> **EXERCISE OBJECTIVE**
Return only the lines from the start of the records through the line that contains "private use, requires", inclusive; leave out all pictures.

Source records
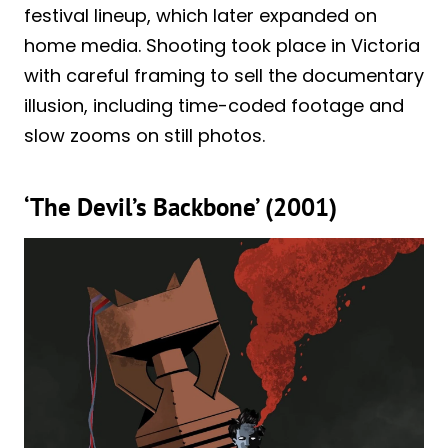
festival lineup, which later expanded on
home media. Shooting took place in Victoria
with careful framing to sell the documentary
illusion, including time-coded footage and
slow zooms on still photos.
‘The Devil’s Backbone’ (2001)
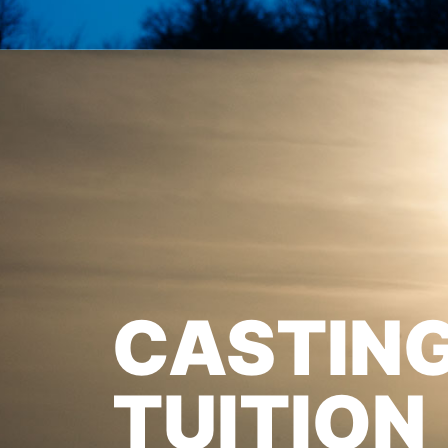
CASTIN
TUITION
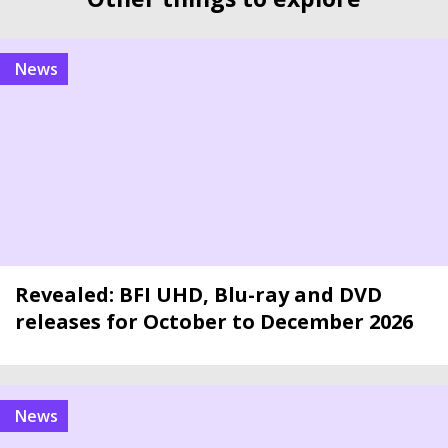
news
Revealed: BFI UHD, Blu-ray and DVD
releases for October to December 2026
news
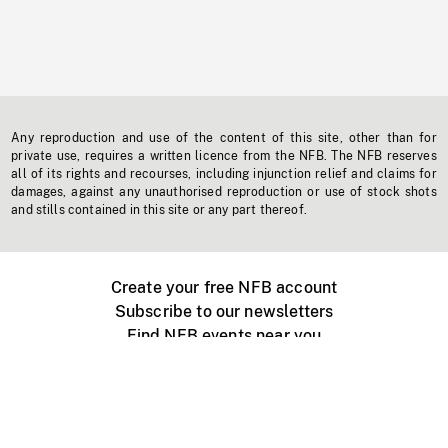
Any reproduction and use of the content of this site, other than for
private use, requires a written licence from the NFB. The NFB reserves
all of its rights and recourses, including injunction relief and claims for
damages, against any unauthorised reproduction or use of stock shots
and stills contained in this site or any part thereof.
Create your free NFB account
Subscribe to our newsletters
Find NFB events near you
Create with the NFB
Organize a public screening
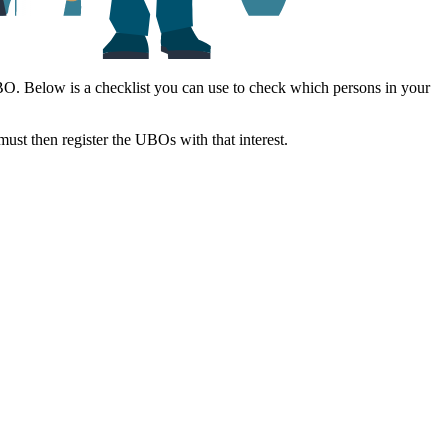
 UBO. Below is a checklist you can use to check which persons in your
 must then register the UBOs with that interest.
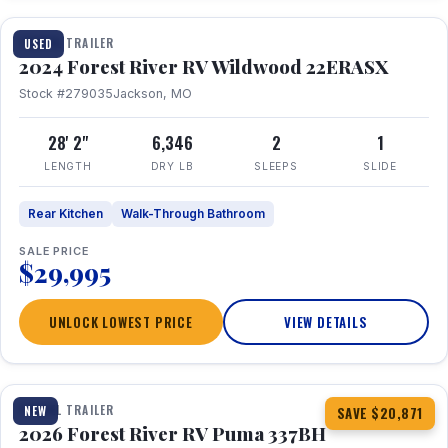
TRAVEL TRAILER
USED
2024 Forest River RV Wildwood 22ERASX
Stock #279035
Jackson, MO
28' 2"
6,346
2
1
LENGTH
DRY LB
SLEEPS
SLIDE
Rear Kitchen
Walk-Through Bathroom
SALE PRICE
$29,995
UNLOCK LOWEST PRICE
VIEW DETAILS
1 / 34
360° Tour
TRAVEL TRAILER
NEW
SAVE $20,871
2026 Forest River RV Puma 337BH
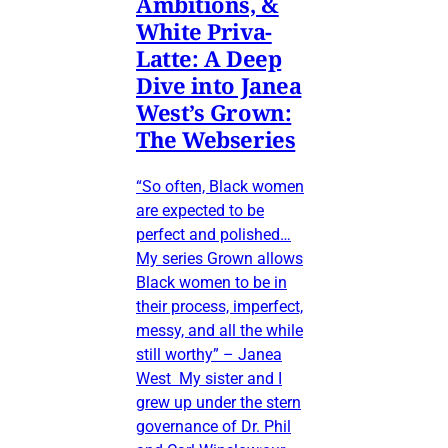
Ambitions, &
White Priva-
Latte: A Deep
Dive into Janea
West’s Grown:
The Webseries
“So often, Black women
are expected to be
perfect and polished…
My series Grown allows
Black women to be in
their process, imperfect,
messy, and all the while
still worthy” – Janea
West My sister and I
grew up under the stern
governance of Dr. Phil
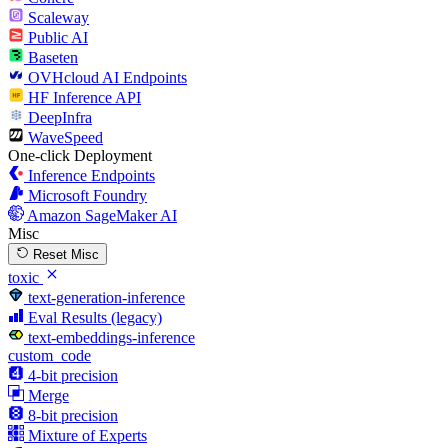
Scaleway
Public AI
Baseten
OVHcloud AI Endpoints
HF Inference API
DeepInfra
WaveSpeed
One-click Deployment
Inference Endpoints
Microsoft Foundry
Amazon SageMaker AI
Misc
Reset Misc
toxic
text-generation-inference
Eval Results (legacy)
text-embeddings-inference
custom_code
4-bit precision
Merge
8-bit precision
Mixture of Experts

> **RESPONSE AREA**
festival lineup, which later expanded on
home media. Shooting took place in Victoria
with careful framing to sell the documentary
illusion, including time-coded footage and
slow zooms on still photos.
‘The Devil’s Backbone’ (2001)
CASTIN
TUITION
news
Revealed: BFI UHD, Blu-ray and DVD
releases for October to December 2026
news
Any reproduction and use of the content of this site, other than for
private use, requires a written licence from the NFB. The NFB reserves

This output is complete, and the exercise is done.